Description of the task: Copy all the lines below without altering anything.

======

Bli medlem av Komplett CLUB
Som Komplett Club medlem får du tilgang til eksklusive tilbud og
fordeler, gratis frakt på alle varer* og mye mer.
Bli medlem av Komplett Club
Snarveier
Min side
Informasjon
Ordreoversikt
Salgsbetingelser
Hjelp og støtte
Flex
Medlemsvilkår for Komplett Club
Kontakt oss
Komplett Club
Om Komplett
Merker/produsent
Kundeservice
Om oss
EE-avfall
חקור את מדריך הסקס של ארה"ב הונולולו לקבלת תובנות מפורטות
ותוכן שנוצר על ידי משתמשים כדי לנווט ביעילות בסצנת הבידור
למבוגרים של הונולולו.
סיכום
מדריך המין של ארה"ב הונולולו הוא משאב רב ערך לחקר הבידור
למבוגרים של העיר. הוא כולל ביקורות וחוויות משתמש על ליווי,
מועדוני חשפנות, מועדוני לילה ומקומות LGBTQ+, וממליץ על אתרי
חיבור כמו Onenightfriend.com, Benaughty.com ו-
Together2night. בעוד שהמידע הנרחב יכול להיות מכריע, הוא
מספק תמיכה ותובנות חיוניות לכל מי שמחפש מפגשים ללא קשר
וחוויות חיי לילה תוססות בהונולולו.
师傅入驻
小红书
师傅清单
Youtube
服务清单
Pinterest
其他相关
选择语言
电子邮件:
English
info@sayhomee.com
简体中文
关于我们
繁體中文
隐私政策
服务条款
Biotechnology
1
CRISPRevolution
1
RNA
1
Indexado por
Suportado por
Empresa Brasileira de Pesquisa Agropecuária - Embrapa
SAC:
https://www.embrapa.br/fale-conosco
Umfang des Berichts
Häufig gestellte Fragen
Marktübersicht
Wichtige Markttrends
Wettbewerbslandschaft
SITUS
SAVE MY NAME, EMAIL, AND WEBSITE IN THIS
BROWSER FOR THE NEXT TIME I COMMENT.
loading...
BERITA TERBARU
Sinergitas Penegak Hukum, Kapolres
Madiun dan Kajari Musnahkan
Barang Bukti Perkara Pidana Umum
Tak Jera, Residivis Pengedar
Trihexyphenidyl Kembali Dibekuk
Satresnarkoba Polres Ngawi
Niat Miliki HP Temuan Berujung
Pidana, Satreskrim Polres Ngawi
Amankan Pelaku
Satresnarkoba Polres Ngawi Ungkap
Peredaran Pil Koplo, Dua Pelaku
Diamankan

======

The answer:
Bli medlem av Komplett CLUB
Som Komplett Club medlem får du tilgang til eksklusive tilbud og
fordeler, gratis frakt på alle varer* og mye mer.
Bli medlem av Komplett Club
Snarveier
Min side
Informasjon
Ordreoversikt
Salgsbetingelser
Hjelp og støtte
Flex
Medlemsvilkår for Komplett Club
Kontakt oss
Komplett Club
Om Komplett
Merker/produsent
Kundeservice
Om oss
EE-avfall
חקור את מדריך הסקס של ארה"ב הונולולו לקבלת תובנות מפורטות
ותוכן שנוצר על ידי משתמשים כדי לנווט ביעילות בסצנת הבידור
למבוגרים של הונולולו.
סיכום
מדריך המין של ארה"ב הונולולו הוא משאב רב ערך לחקר הבידור
למבוגרים של העיר. הוא כולל ביקורות וחוויות משתמש על ליווי,
מועדוני חשפנות, מועדוני לילה ומקומות LGBTQ+, וממליץ על אתרי
חיבור כמו Onenightfriend.com, Benaughty.com ו-
Together2night. בעוד שהמידע הנרחב יכול להיות מכריע, הוא
מספק תמיכה ותובנות חיוניות לכל מי שמחפש מפגשים ללא קשר
וחוויות חיי לילה תוססות בהונולולו.
师傅入驻
小红书
师傅清单
Youtube
服务清单
Pinterest
其他相关
选择语言
电子邮件:
English
info@sayhomee.com
简体中文
关于我们
繁體中文
隐私政策
服务条款
Biotechnology
1
CRISPRevolution
1
RNA
1
Indexado por
Suportado por
Empresa Brasileira de Pesquisa Agropecuária - Embrapa
SAC:
https://www.embrapa.br/fale-conosco
Umfang des Berichts
Häufig gestellte Fragen
Marktübersicht
Wichtige Markttrends
Wettbewerbslandschaft
SITUS
SAVE MY NAME, EMAIL, AND WEBSITE IN THIS
BROWSER FOR THE NEXT TIME I COMMENT.
loading...
BERITA TERBARU
Sinergitas Penegak Hukum, Kapolres
Madiun dan Kajari Musnahkan
Barang Bukti Perkara Pidana Umum
Tak Jera, Residivis Pengedar
Trihexyphenidyl Kembali Dibekuk
Satresnarkoba Polres Ngawi
Niat Miliki HP Temuan Berujung
Pidana, Satreskrim Polres Ngawi
Amankan Pelaku
Satresnarkoba Polres Ngawi Ungkap
Peredaran Pil Koplo, Dua Pelaku
Diamankan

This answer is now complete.